# [Extracted page text data]
========
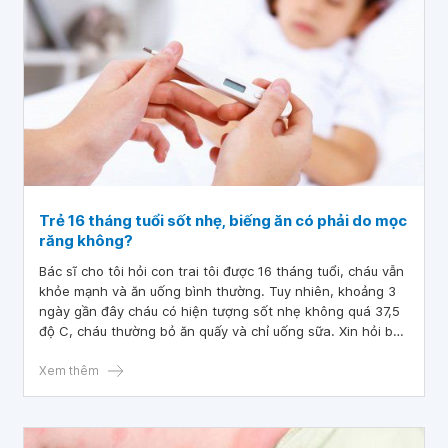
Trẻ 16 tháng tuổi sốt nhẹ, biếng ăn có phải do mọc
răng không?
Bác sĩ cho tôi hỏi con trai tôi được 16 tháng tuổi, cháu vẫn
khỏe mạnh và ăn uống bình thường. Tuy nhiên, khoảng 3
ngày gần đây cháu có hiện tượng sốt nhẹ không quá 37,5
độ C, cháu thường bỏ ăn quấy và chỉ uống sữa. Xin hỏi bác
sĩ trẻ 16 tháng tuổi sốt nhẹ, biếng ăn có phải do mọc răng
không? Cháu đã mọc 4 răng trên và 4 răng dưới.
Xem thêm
========
Every line in the data above that includes the word "tuổi" should be copied.

Trẻ 16 tháng tuổi sốt nhẹ, biếng ăn có phải do mọc
Bác sĩ cho tôi hỏi con trai tôi được 16 tháng tuổi, cháu vẫn
sĩ trẻ 16 tháng tuổi sốt nhẹ, biếng ăn có phải do mọc răng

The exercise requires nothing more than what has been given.